Então, será um desafio. Já temos essa iniciativa, projetos de extensão e
pesquisa. Preciso de infraestrutura, transporte e logística. Precisamos mostrar
que somos fortes, que temos conhecimento e que queremos ser grandes parceiros.
ESSE projeto
pode até contar, além do apoio do Governo Federal, do Governo do Estado, já que
vai mexer com a economia estadual?
NA REALIDADE, o
que a gente entende por uma Universidade Estadual é de que é uma grande
ferramenta para fazer o desenvolvimento local, regional e estadual. Então, você
imagine aí ter um corpo de docentes e de técnicos altamente qualificados
naquela cultura local, naquele potencial e aí você direciona políticas. A universidade
deveria funcionar assim, já que as federais atendem políticas federais. Hoje,
vejo a universidade, não porque estou nela e que serei seu reitor, como
instrumento de leis para o Governo do Estado desenvolver a região. Somos o
principal instrumento. Também estivemos no Ministério da Saúde. Temos outra
riqueza, que é o curso na área da saúde. E Mozart Sales, que é a pessoa abaixo
do ministro Padilha, disse que precisaria que levássemos a secretária municipal
de saúde, o secretário estadual de saúde e a governadora, porque precisava
discutir isso. Ele disse que a gente precisava de apoio para expandir o polo da
saúde, do ensino da saúde que temos. A gente está dentro do Governo do Estado.

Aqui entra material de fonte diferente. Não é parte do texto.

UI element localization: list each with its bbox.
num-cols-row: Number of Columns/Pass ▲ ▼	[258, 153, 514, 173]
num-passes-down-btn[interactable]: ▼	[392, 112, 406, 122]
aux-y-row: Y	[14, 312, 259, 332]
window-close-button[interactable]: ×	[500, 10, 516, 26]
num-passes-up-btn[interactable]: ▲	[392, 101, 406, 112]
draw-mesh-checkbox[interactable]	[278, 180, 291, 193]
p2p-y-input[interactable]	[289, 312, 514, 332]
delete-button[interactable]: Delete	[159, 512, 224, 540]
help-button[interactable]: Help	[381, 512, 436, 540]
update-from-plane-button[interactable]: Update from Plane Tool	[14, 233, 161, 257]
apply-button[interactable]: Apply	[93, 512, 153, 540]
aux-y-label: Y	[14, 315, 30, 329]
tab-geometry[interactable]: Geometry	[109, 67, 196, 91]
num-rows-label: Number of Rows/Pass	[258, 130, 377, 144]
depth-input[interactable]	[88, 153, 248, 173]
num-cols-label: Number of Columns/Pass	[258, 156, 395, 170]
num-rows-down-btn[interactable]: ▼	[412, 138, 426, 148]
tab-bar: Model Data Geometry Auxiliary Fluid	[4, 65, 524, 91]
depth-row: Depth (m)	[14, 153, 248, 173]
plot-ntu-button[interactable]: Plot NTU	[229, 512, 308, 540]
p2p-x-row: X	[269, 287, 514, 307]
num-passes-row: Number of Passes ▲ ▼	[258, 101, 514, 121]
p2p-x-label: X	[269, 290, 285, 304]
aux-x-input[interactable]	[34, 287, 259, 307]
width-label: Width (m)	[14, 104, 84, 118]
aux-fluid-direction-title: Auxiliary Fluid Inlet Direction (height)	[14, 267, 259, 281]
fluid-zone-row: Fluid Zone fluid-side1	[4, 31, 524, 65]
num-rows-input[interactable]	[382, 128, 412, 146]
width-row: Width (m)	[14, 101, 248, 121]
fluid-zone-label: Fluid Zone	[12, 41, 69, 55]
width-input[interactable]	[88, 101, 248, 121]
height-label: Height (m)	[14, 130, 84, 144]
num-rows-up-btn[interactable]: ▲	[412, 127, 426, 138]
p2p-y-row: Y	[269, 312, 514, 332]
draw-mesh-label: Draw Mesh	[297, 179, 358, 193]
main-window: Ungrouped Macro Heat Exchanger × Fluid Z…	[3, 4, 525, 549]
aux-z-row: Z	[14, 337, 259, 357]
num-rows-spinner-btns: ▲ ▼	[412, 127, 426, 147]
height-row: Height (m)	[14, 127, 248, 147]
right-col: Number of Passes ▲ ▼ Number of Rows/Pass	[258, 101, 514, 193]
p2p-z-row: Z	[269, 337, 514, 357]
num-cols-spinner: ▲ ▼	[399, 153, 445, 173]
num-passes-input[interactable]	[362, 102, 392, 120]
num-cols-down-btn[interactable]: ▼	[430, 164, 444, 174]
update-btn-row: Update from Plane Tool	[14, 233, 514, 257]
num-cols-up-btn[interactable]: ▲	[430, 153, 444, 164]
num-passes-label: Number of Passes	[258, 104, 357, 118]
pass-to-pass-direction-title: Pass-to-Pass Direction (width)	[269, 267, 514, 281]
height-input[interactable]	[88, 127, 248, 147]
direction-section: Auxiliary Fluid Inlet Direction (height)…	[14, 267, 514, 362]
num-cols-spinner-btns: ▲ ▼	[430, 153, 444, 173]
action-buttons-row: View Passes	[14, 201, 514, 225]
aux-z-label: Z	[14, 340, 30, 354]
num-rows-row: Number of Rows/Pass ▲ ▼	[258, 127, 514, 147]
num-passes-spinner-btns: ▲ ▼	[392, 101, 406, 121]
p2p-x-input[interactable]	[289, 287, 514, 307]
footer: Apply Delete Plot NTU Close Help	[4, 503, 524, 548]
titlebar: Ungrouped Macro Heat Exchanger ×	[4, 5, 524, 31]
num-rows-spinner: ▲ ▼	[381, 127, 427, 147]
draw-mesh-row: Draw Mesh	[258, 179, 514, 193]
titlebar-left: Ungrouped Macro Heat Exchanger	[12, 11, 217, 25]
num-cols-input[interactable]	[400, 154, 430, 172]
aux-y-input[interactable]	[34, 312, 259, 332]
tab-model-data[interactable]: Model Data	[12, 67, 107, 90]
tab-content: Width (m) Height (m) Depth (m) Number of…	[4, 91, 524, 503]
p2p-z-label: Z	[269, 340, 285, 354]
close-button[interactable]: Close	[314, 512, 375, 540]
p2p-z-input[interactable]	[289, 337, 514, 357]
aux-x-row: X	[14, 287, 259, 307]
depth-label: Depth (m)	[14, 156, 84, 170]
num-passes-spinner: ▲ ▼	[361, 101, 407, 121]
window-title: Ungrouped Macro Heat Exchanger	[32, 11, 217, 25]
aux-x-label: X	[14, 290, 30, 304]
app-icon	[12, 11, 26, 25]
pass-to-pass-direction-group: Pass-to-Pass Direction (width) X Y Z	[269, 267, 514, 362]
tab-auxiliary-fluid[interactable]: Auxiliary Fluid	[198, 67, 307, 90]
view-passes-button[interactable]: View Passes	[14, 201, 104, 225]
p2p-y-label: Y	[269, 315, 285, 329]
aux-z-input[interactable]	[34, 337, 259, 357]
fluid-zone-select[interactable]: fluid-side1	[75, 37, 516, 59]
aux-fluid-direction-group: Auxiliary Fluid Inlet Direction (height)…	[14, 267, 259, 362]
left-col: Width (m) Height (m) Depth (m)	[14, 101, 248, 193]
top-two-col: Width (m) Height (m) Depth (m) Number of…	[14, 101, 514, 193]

Estamos dentro do Estado e estamos aptos a desenvolver políticas de Estado. São
políticas que independem de quem esteja à frente da Uern ou de quem esteja à
frente do Governo. A Uern se coloca e vai lutar por esses espaços, para mostrar
que temos potencial para desenvolver a região.
A UERN, hoje,
participa de editais nacionais, mas faltam recursos para projetos. É possível
atrair o Governo Federal e até mesmo o Governo do Estado para dentro da universidade?
TIVEMOS agenda
em Brasília, por meio da Abruem, e apresentamos as necessidades de redução da
contrapartida. Ser for convênio de R$ 200 milhões, a contrapartida será de R$
400 mil. Então, se inviabiliza. Entregamos documento ao presidente do Senado,
pedindo política nacional de apoio às universidades estaduais e municipais, no
sentido de que a cada aluno o Governo nacional possa depositar R$ 2 mil ao ano.

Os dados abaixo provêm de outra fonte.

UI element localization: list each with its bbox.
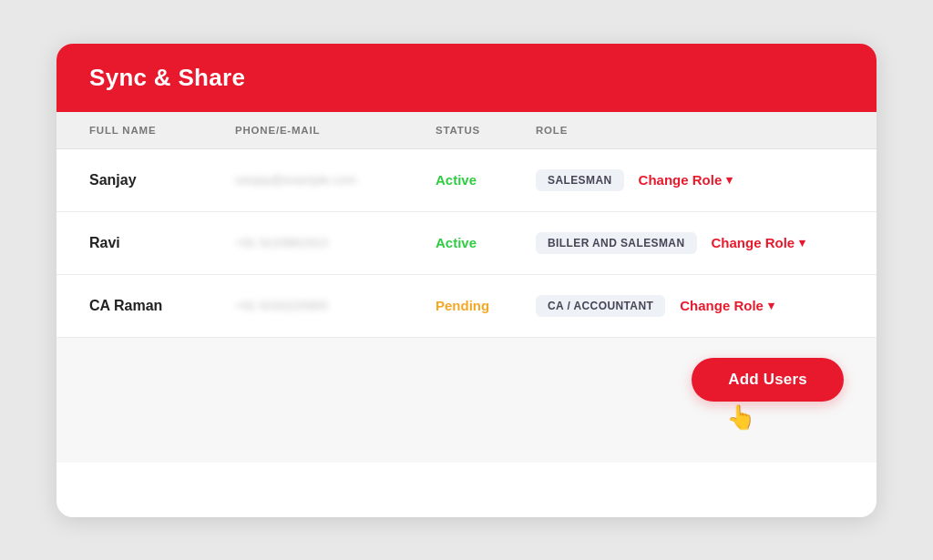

As universidades estaduais têm, hoje, cerca de 700 mil alunos. Somos
responsáveis por 12%. As federais estão com 13%. As privadas estão com 75%.

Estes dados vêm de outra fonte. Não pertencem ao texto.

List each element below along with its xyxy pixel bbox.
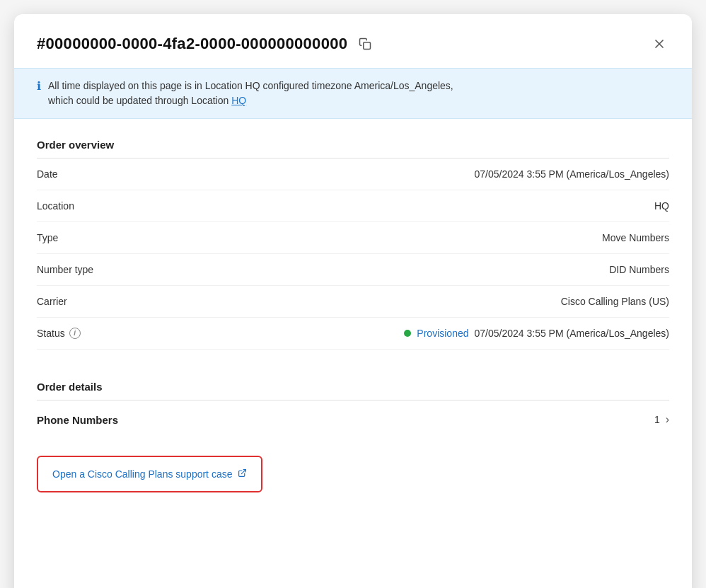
status-label: Status i [37,328,81,339]
status-label-text: Status [37,328,65,339]
date-value: 07/05/2024 3:55 PM (America/Los_Angeles) [475,168,670,180]
svg-rect-0 [364,42,371,50]
status-dot [404,330,411,337]
date-label: Date [37,168,58,180]
copy-id-button[interactable] [356,35,374,53]
number-type-label: Number type [37,264,93,275]
support-link-text: Open a Cisco Calling Plans support case [52,468,232,480]
info-text-part2: which could be updated through Location [48,95,231,106]
location-value: HQ [654,200,669,212]
status-value-row: Provisioned 07/05/2024 3:55 PM (America/… [404,328,669,339]
order-details-section: Order details [14,361,692,400]
hq-link[interactable]: HQ [231,95,246,106]
carrier-row: Carrier Cisco Calling Plans (US) [37,286,669,318]
order-overview-title: Order overview [37,139,669,151]
info-text-part1: All time displayed on this page is in Lo… [48,80,453,91]
chevron-right-icon: › [666,413,669,426]
external-link-icon [238,468,247,480]
carrier-label: Carrier [37,296,67,307]
close-icon [652,37,666,51]
modal-header: #00000000-0000-4fa2-0000-000000000000 [14,14,692,68]
order-details-title: Order details [37,381,669,393]
info-banner-text: All time displayed on this page is in Lo… [48,79,453,108]
phone-numbers-right: 1 › [654,413,669,426]
number-type-value: DID Numbers [609,264,669,275]
carrier-value: Cisco Calling Plans (US) [561,296,669,307]
type-row: Type Move Numbers [37,222,669,254]
support-link-section: Open a Cisco Calling Plans support case [14,439,692,509]
phone-numbers-row[interactable]: Phone Numbers 1 › [37,400,669,439]
close-button[interactable] [649,34,669,54]
status-info-icon[interactable]: i [69,328,81,339]
location-label: Location [37,200,74,212]
modal-title: #00000000-0000-4fa2-0000-000000000000 [37,35,347,53]
phone-numbers-count: 1 [654,414,660,425]
date-row: Date 07/05/2024 3:55 PM (America/Los_Ang… [37,158,669,190]
status-datetime: 07/05/2024 3:55 PM (America/Los_Angeles) [475,328,670,339]
order-detail-modal: #00000000-0000-4fa2-0000-000000000000 ℹ … [14,14,692,588]
order-details-rows: Phone Numbers 1 › [14,400,692,439]
svg-line-3 [242,470,246,474]
order-overview-section: Order overview [14,119,692,158]
location-row: Location HQ [37,190,669,222]
status-provisioned-text: Provisioned [417,328,468,339]
type-value: Move Numbers [602,232,669,243]
info-banner: ℹ All time displayed on this page is in … [14,68,692,119]
modal-title-row: #00000000-0000-4fa2-0000-000000000000 [37,35,374,53]
order-overview-rows: Date 07/05/2024 3:55 PM (America/Los_Ang… [14,158,692,350]
status-row: Status i Provisioned 07/05/2024 3:55 PM … [37,318,669,350]
number-type-row: Number type DID Numbers [37,254,669,286]
support-case-link[interactable]: Open a Cisco Calling Plans support case [37,456,262,492]
type-label: Type [37,232,58,243]
phone-numbers-label: Phone Numbers [37,414,118,426]
copy-icon [359,38,371,50]
info-icon: ℹ [37,79,41,93]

Somos as instituições mais capitalizadas do País, no interior, e é isso que se
quer. Então, o custo de um aluno na rede federal é em torno de R$ 15 mil a R$
20 mil. Apresentamos projeto e ficará em R$ 2 mil. O Governo Federal tem que se
sensibilizar. Nós nos reunimos também com o presidente da Câmara Federal,
Henrique Alves, que sempre colocou a realidade e a importância da Uern e
replicava para outros Estados. Conversamos com o deputado Danilo, que se
comprometeu em inserir emenda para reduzir as contrapartidas. Na quarta-feira,
teremos reunião com o ministro Aluízio Mercadante, para colocar a ideia de
aporte de R$ 2 mil por aluno para andar. Foram situações que estão se
concretizando. Também fomos recebidos pelo ministro da Ciência e Tecnologia e
saímos de lá para fazer projeto de encomenda. Em nenhum momento se prometeu
nada e pediram projetos. E é isso que iremos fazer. A gente entende que o Governo
Federal quer se aproximar das instituições e formar pessoas de qualidade. Agora,
as IES precisam se aproximar do Governo e discutir internamente. O diálogo tem
nos aproximado. Recentemente, conseguimos depósito em conta de emenda do
deputado Betinho Rosado de 2011, de R$ 1,2 milhão, para compra de equipamentos.